State Key Laboratory of Cellular Stress Biology and Key Laboratory of the Ministry of Education for Coastal and Wetland Ecosystems, Xiamen University , Xiamen 361102, China.
J Agric Food Chem. 2015 Jan 21;63(2):716-22. doi: 10.1021/jf505469k. Epub 2015 Jan 7.

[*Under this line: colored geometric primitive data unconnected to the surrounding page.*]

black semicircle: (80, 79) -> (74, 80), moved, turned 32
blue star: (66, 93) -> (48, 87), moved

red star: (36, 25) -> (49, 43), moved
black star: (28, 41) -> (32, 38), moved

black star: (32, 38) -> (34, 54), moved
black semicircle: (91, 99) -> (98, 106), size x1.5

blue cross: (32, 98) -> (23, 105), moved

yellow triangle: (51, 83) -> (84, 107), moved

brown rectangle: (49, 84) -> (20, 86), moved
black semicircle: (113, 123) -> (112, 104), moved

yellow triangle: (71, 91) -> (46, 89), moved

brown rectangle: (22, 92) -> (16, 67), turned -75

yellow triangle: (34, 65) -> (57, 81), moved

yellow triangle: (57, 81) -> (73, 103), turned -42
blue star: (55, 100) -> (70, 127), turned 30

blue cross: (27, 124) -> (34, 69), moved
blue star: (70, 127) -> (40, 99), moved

Alpha-substituted derivatives of cinnamaldehyde (alpha-bromocinnamaldehyde, alpha-chlorocinnamaldehyde, and alpha-methylcinnamaldehyde) were used as inhibitors on mushroom tyrosinase. The result showed that three compounds can reduce both monophenolase and diphenolase activity on tyrosinase, and the inhibition was reversible. The IC50 values of alpha-bromocinnamaldehyde, alpha-chlorocinnamaldehyde, and alpha-methylcinnamaldehyde were 0.075, 0.140, and 0.440 mM on monophenolase and 0.049, 0.110, and 0.450 mM on diphenolase, respectively. The inhibition types and constants on diphenolase for these inhibitors were further studied. The molecular inhibition mechanisms of tyrosinase by the derivatives were investigated by UV-scanning study, fluorescence quenching, and molecular docking. These assays demonstrated that the derivatives could decrease the formation of o-quinones, and all derivatives were static quenchers of mushroom tyrosinase. Docking results implied that they could not form metal interactions with the copper ions of the enzyme, whereas they could interact with the amino acid residues of active site center. This research on alpha-substituted derivatives of cinnamaldehyde as tyrosinase inhibitors would lead to advances in the field of antityrosinase.
肉桂醛的α-取代衍生物(α-溴代肉桂醛、α-氯代肉桂醛和α-甲基肉桂醛)被用作蘑菇酪氨酸酶的抑制剂。结果表明,这三种化合物都能降低酪氨酸酶的单酚酶和二酚酶活性,且抑制作用是可逆的。α-溴代肉桂醛、α-氯代肉桂醛和α-甲基肉桂醛对单酚酶的 IC50 值分别为 0.075、0.140 和 0.440mM,对二酚酶的 IC50 值分别为 0.049、0.110 和 0.450mM。进一步研究了这些抑制剂对二酚酶的抑制类型和常数。通过紫外扫描研究、荧光猝灭和分子对接研究了这些衍生物对酪氨酸酶的分子抑制机制。这些实验表明,这些衍生物可以减少邻醌的形成,并且都是蘑菇酪氨酸酶的静态猝灭剂。对接结果表明,它们不能与酶的铜离子形成金属相互作用,而可以与活性中心的氨基酸残基相互作用。这项关于肉桂醛α-取代衍生物作为酪氨酸酶抑制剂的研究将推动抗酪氨酸酶领域的发展。